In recent years, John Lewis’ Christmas advertising has become synonymous with the countdown to Christmas. John Lewis’ big break came in 2007, but have had numerous successful adverts with “The Bear and the Hare” (2013) being one of the most successful ads at winning the heart of the nation.

This year (2020) was no different, although the global Coronavirus pandemic has certainly changed the world for the short-term at least. The high street retailer made a bold departure from its emotive advertising, no longer focusing on a key character such as ‘Excitable Edgar’, ‘Monty the Penguin’ and ‘Buster the Boxer’ – the previous centre of their stories. This year, the advertising features multiple forms of moving art; created by eight artists – honing on the community values which had increased prominence in the nation’s hearts. This was a deliberate move by John Lewis – highlighting kindness and the inclusivity of the brand.

Using AdProbe, Vision One’s advertising pre-testing research method we conducted a monadic test on the execution via an online survey amongst a nationally representative sample.

This year’s advertising tells the story of a young boy giving some love in a snow-heart to a snowman, who passed the happiness onto a snowman-couple with a missing tyre, by taking its middle body out, transforming it into a heart-balloon. In turn, a little love is slowly spread from person to person throughout the video with “A little love” referring to the small things each person does in the video.

Our Results

The UK wide survey has shown that the TV advert is strong compared to TV advertising in general, but does not compare to high ratings achieved by ‘Buster the Boxer’ aired in 2016).

Overall, John Lewis’ Christmas advertising has consistently shown high levels of Impact and Attention-Grabbing qualities. The scores have exceeded our normative averages (a collation of all our advertising research) year on year but this year ‘Give a Little Love’ did not have the same compelling impact as Buster the Boxer or Monty the Penguin. In addition, ‘Stickiness‘ the metric which refers to memorability which fell below our norm and all the other John Lewis Christmas ads we have looked at since 2014.

AdProbe includes questions measuring Emotional Engagement and Fascination. EncourThis year’s ad achieved a 33% rating for Joy, just 3% lower than our highest score ever achieved. The story also instils TrustCreativity and Intrigue in respondents clearly indicating that there are some positive aspects of the advertising – but the move from cute animals and characters may not be as beneficial as hoped.


Sentiment Analysis

This year we have introduced Video Sentiment Analysis to our AdProbe approach – this allows respondents to record how they feel while watching the advert albeit Like or Dislike and Interesting or Boring. Overall, we have seen a positive uplift in Liking (a.k.a. emotional engagement) while watching – the same can be said for Interest but the uplift was not as notable in strength.

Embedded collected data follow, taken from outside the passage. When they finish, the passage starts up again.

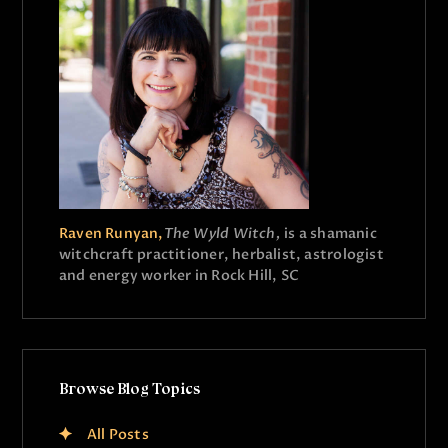
Raven Runyan,
The Wyld Witch,
is a shamanic
witchcraft practitioner, herbalist, astrologist
and energy worker in Rock Hill, SC
Browse Blog Topics
All Posts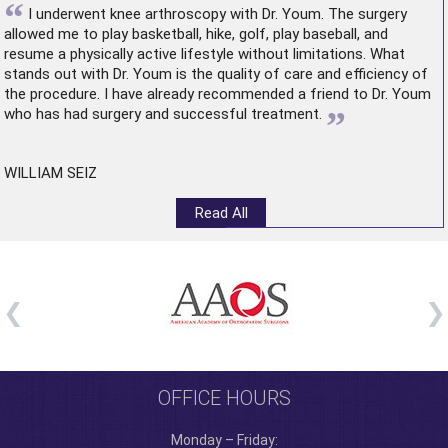
“
I underwent
knee arthroscopy
with Dr. Youm. The surgery
allowed me to play basketball, hike, golf, play baseball, and
resume a physically active lifestyle without limitations. What
stands out with Dr. Youm is the quality of care and efficiency of
the procedure. I have already recommended a friend to Dr. Youm
”
who has had surgery and successful treatment.
WILLIAM SEIZ
Read All
OFFICE HOURS
Monday – Friday: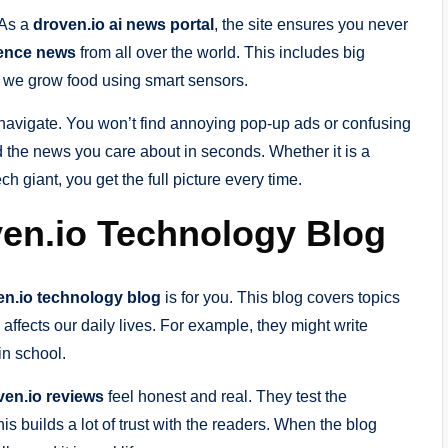
 As a
droven.io ai news portal
, the site ensures you never
igence news
from all over the world. This includes big
 we grow food using smart sensors.
 navigate. You won’t find annoying pop-up ads or confusing
 the news you care about in seconds. Whether it is a
h giant, you get the full picture every time.
oven.io Technology Blog
en.io technology blog
is for you. This blog covers topics
affects our daily lives. For example, they might write
in school.
ven.io reviews
feel honest and real. They test the
s builds a lot of trust with the readers. When the blog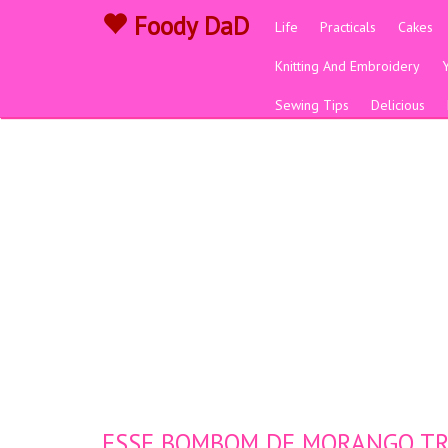
Foody DaD
Life
Practicals
Cakes
Knitting And Embroidery
Sewing Tips
Delicious
ESSE BOMBOM DE MORANGO TRA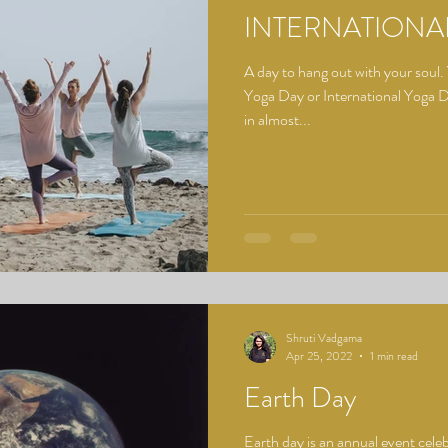
INTERNATIONA
A day to hang out with your soul.
Yoga Day or International Yoga
in almost...
Shruti Vadgama
Apr 25, 2022
1 min read
Earth Day
Earth day is an annual event celeb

Music always plays an important part in their advertising and creating emotions and this year was no different. Previous executions all included acoustic covers of ballads by; Ellie Goulding, Gabrielle Aplin, Tom Odell and Aurora. This year was Celeste’s turn – despite rumours that Jess Glynne would take on the roll this year. John Lewis opted for the American–born British singer and songwriter who recently won both the Brit Award for Rising Star and the BBC Music Award for Introducing Artist of the Year.

The Best John Lewis Advert?

So, which is the best Christmas Advert from John Lewis? Well according to our metrics these indicate that Buster is the most effective (maybe we’re a nation of dog lovers!). You can read up on our analysis of that advert here.

What we will say, even though it didn’t win the award for best John Lewis Advert, Give A Little Love does send a beautiful message and is something we should all do more often!